Wednesday, October 5

Next-generation RNA technologies: making longer-lasting drugs with a broader reach

The key ingredient in the coronavirus vaccines developed by Moderna and BioNTech doesn’t last very long. Once in the body, this messenger RNA, or mRNA, degrades within days. Still, that’s enough time for the vaccines to train the body to recognize and attack the virus in the event of infection.

Drugmakers have long understood the potential of RNA. These strands of genetic information play an essential role in creating proteins and regulating genes, giving drugs that harness their power the potential to treat diseases once thought to be unreachable.

Over the last decade, drugs based on multiple RNA technologies, known as RNA interference and antisense oligonucleotides, have made it to market. Yet, it took a historic pandemic to thrust RNA into the global spotlight. Equipped with new tools, scientists are now exploring how other types can be used to make therapies that last longer and treat, as well as prevent, more diseases.

At least 10 biotechnology startups are developing next-generation RNA drugs. Though years of research lie ahead, these companies have already raised hundreds of millions of dollars from venture capitalists, large pharmaceutical firms and other investment groups.

If their work pans out, it could provide new treatments for cancer, rare diseases, and chronic illnesses that affect organs, the nervous system and the immune system.

What are next-generation RNA technologies, and how do they work?

The companies working toward this new wave of RNA-based drugs use different approaches.

One of the most popular revolves around transfer RNA, which transports and delivers the molecular building blocks that cells need to make proteins. Alltrna, a startup that launched publicly late last year, claims to be able to engineer tRNA to correct for errors in the genetic code that would otherwise impair protein production. The company is one of many formed and financed by Flagship Pioneering, the biotech incubator and investor that founded Moderna. It’s also one of at least four pursuing tRNA in one way or another.

Another Flagship-backed company, Laronde, and a well-funded startup called Orna Therapeutics, are focused on what’s known as circular RNA. This type occurs naturally in cells and is considered much more stable than its mRNA counterpart. However, circular RNAs usually don’t make proteins.

Laronde and Orna are trying to change that through engineered versions of these molecules. Their technologies attempt to program synthetic circular RNAs with certain genetic codes, as well as outfit them with a site that many RNA viruses use to dock onto the cell’s protein-producing machinery.

Replicate Biosciences, a startup focused on self-replicating RNA, takes a page from viruses, too.

The company aims to strip viral RNA of its more worrisome attributes, like spreading uncontrollably across cells, but to leave intact the genetic instructions that allow it to continuously duplicate. This self-replicating RNA would then be designed to manufacture helpful proteins.

What advantages would this technology have over its predecessors?

Generally, these technologies are meant to overcome some of mRNA’s limitations.

Replicate’s method, for example, may lead to medicines that could be administered less frequently or at smaller doses.

Nathaniel Wang

Permission granted by Apple Tree Partners

 

“The difference with self-replicating RNA is we’re delivering a copy machine into the cell along with that instruction manual, so you can make a lot more copies and they last for a much longer period.

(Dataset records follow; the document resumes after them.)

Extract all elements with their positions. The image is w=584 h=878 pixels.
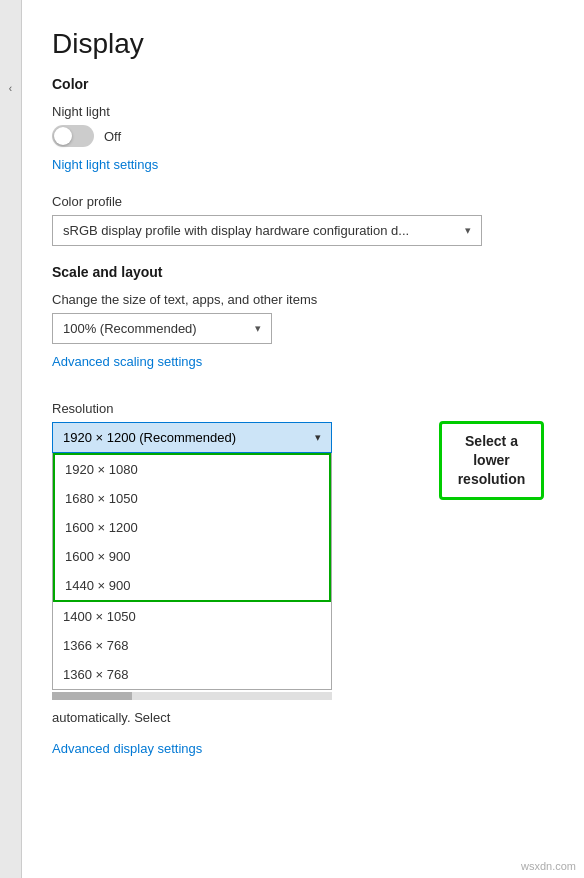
scrollbar[interactable] <box>52 692 332 700</box>
scale-chevron: ▾ <box>255 322 261 335</box>
resolution-item[interactable]: 1366 × 768 <box>53 631 331 660</box>
resolution-highlight-last: 1440 × 900 <box>53 571 331 602</box>
night-light-label: Night light <box>52 104 554 119</box>
callout-box: Select a lower resolution <box>439 421 544 500</box>
scale-value: 100% (Recommended) <box>63 321 197 336</box>
resolution-item[interactable]: 1600 × 900 <box>55 542 329 571</box>
night-light-toggle[interactable] <box>52 125 94 147</box>
resolution-list: 1920 × 1080 1680 × 1050 1600 × 1200 1600… <box>52 453 332 690</box>
resolution-item[interactable]: 1600 × 1200 <box>55 513 329 542</box>
color-profile-value: sRGB display profile with display hardwa… <box>63 223 409 238</box>
resolution-item[interactable]: 1440 × 900 <box>55 571 329 600</box>
bottom-text-content: automatically. Select <box>52 710 170 725</box>
color-profile-chevron: ▾ <box>465 224 471 237</box>
callout-text: Select a lower resolution <box>458 433 526 487</box>
advanced-scaling-link[interactable]: Advanced scaling settings <box>52 354 202 369</box>
resolution-item[interactable]: 1360 × 768 <box>53 660 331 689</box>
scale-section-heading: Scale and layout <box>52 264 554 280</box>
main-content: Display Color Night light Off Night ligh… <box>22 0 584 878</box>
toggle-knob <box>54 127 72 145</box>
sidebar-back-icon[interactable]: ‹ <box>3 80 19 96</box>
color-section-heading: Color <box>52 76 554 92</box>
sidebar: ‹ <box>0 0 22 878</box>
night-light-state: Off <box>104 129 121 144</box>
color-profile-dropdown[interactable]: sRGB display profile with display hardwa… <box>52 215 482 246</box>
resolution-selected[interactable]: 1920 × 1200 (Recommended) ▾ <box>52 422 332 453</box>
night-light-settings-link[interactable]: Night light settings <box>52 157 158 172</box>
scale-label: Change the size of text, apps, and other… <box>52 292 554 307</box>
resolution-item[interactable]: 1400 × 1050 <box>53 602 331 631</box>
resolution-item[interactable]: 1920 × 1080 <box>55 455 329 484</box>
resolution-dropdown[interactable]: 1920 × 1200 (Recommended) ▾ 1920 × 1080 … <box>52 422 332 700</box>
bottom-text: automatically. Select <box>52 710 332 725</box>
advanced-display-link[interactable]: Advanced display settings <box>52 741 554 756</box>
scale-dropdown[interactable]: 100% (Recommended) ▾ <box>52 313 272 344</box>
page-title: Display <box>52 28 554 60</box>
night-light-row: Off <box>52 125 554 147</box>
scrollbar-thumb <box>52 692 132 700</box>
resolution-chevron: ▾ <box>315 431 321 444</box>
resolution-selected-value: 1920 × 1200 (Recommended) <box>63 430 236 445</box>
resolution-section: Resolution 1920 × 1200 (Recommended) ▾ 1… <box>52 401 554 725</box>
resolution-item[interactable]: 1680 × 1050 <box>55 484 329 513</box>
watermark: wsxdn.com <box>521 860 576 872</box>
color-profile-label: Color profile <box>52 194 554 209</box>
resolution-highlight-group: 1920 × 1080 1680 × 1050 1600 × 1200 1600… <box>53 453 331 571</box>
resolution-label: Resolution <box>52 401 554 416</box>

And that creates a lot more protein,” Nathaniel Wang, one of the company’s co-founders, told BioPharma Dive in an interview last fall.

Another goal is to make more durable medicines, given that most RNA is quickly broken down and flushed from the cell. For companies working with circular RNA, one of the draws has been the molecule’s non-linear shape, which lacks the loose ends that digestive enzymes latch onto. Laronde executives have said that their approach could, in theory, help protein expression last weeks or months.